_What you need to do_
Scan the entries for the word "Account" and return every line that has it.

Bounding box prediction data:

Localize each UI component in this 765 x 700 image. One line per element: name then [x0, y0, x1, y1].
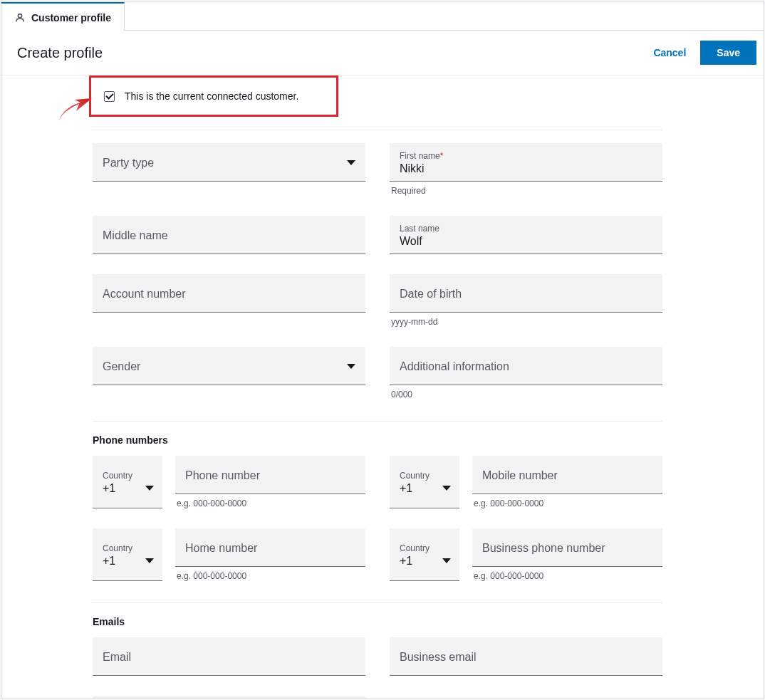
current-connected-customer-callout: This is the current connected customer.: [89, 75, 338, 117]
last-name-field[interactable]: Last name Wolf: [390, 216, 662, 254]
page-header: Create profile Cancel Save: [1, 31, 764, 75]
divider: [93, 130, 662, 130]
home-hint: e.g. 000-000-0000: [175, 571, 365, 581]
dob-field[interactable]: Date of birth: [390, 274, 662, 313]
chevron-down-icon: [442, 558, 451, 563]
business-email-field[interactable]: Business email: [390, 637, 662, 676]
phone-number-label: Phone number: [185, 469, 260, 482]
svg-point-0: [18, 14, 21, 18]
phone-country-select[interactable]: Country +1: [93, 456, 162, 508]
business-email-label: Business email: [400, 651, 477, 664]
business-number-field[interactable]: Business phone number: [472, 528, 662, 567]
middle-name-field[interactable]: Middle name: [93, 216, 365, 254]
last-name-value: Wolf: [400, 235, 652, 248]
email-section-title: Emails: [93, 616, 662, 627]
cancel-button[interactable]: Cancel: [649, 41, 690, 64]
first-name-label: First name: [400, 151, 440, 161]
chevron-down-icon: [145, 486, 154, 491]
chevron-down-icon: [145, 558, 154, 563]
business-country-select[interactable]: Country +1: [390, 528, 459, 581]
home-number-field[interactable]: Home number: [175, 528, 365, 567]
first-name-hint: Required: [390, 186, 662, 196]
gender-select[interactable]: Gender: [93, 347, 365, 385]
divider: [93, 602, 662, 603]
country-code: +1: [103, 555, 115, 568]
business-number-label: Business phone number: [482, 542, 605, 555]
current-connected-customer-label: This is the current connected customer.: [125, 90, 298, 102]
first-name-value: Nikki: [400, 162, 652, 175]
country-label: Country: [400, 471, 451, 481]
save-button[interactable]: Save: [700, 41, 756, 65]
country-label: Country: [400, 543, 451, 553]
home-country-select[interactable]: Country +1: [93, 528, 162, 581]
last-name-label: Last name: [400, 224, 652, 234]
business-hint: e.g. 000-000-0000: [472, 571, 662, 581]
home-number-label: Home number: [185, 542, 257, 555]
email-field[interactable]: Email: [93, 637, 365, 676]
divider: [93, 421, 662, 422]
middle-name-label: Middle name: [103, 229, 168, 242]
phone-hint: e.g. 000-000-0000: [175, 498, 365, 508]
tab-bar: Customer profile: [1, 1, 764, 31]
first-name-field[interactable]: First name* Nikki: [390, 143, 662, 182]
email-label: Email: [103, 651, 131, 664]
account-number-field[interactable]: Account number: [93, 274, 365, 313]
dob-hint: yyyy-mm-dd: [390, 317, 662, 327]
mobile-number-label: Mobile number: [482, 469, 558, 482]
page-title: Create profile: [17, 45, 103, 61]
country-code: +1: [400, 555, 412, 568]
chevron-down-icon: [442, 486, 451, 491]
mobile-number-field[interactable]: Mobile number: [472, 456, 662, 494]
personal-email-field[interactable]: Personal email: [93, 696, 365, 699]
person-icon: [14, 12, 26, 23]
country-label: Country: [103, 543, 154, 553]
additional-info-field[interactable]: Additional information: [390, 347, 662, 385]
additional-info-hint: 0/000: [390, 390, 662, 399]
country-code: +1: [400, 482, 412, 495]
phone-section-title: Phone numbers: [93, 434, 662, 446]
required-asterisk: *: [440, 151, 444, 161]
mobile-country-select[interactable]: Country +1: [390, 456, 459, 508]
chevron-down-icon: [347, 364, 355, 369]
party-type-label: Party type: [103, 157, 154, 169]
tab-label: Customer profile: [31, 12, 111, 23]
tab-customer-profile[interactable]: Customer profile: [1, 2, 125, 31]
current-connected-customer-checkbox[interactable]: [104, 91, 115, 102]
gender-label: Gender: [103, 360, 140, 373]
account-number-label: Account number: [103, 288, 186, 301]
chevron-down-icon: [347, 160, 355, 165]
dob-label: Date of birth: [400, 288, 462, 301]
mobile-hint: e.g. 000-000-0000: [472, 498, 662, 508]
phone-number-field[interactable]: Phone number: [175, 456, 365, 494]
party-type-select[interactable]: Party type: [93, 143, 365, 182]
country-code: +1: [103, 482, 115, 495]
additional-info-label: Additional information: [400, 360, 509, 373]
country-label: Country: [103, 471, 154, 481]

_Written answer_
account-number-field[interactable]: Account number: [93, 274, 365, 313]
account-number-label: Account number: [103, 288, 186, 301]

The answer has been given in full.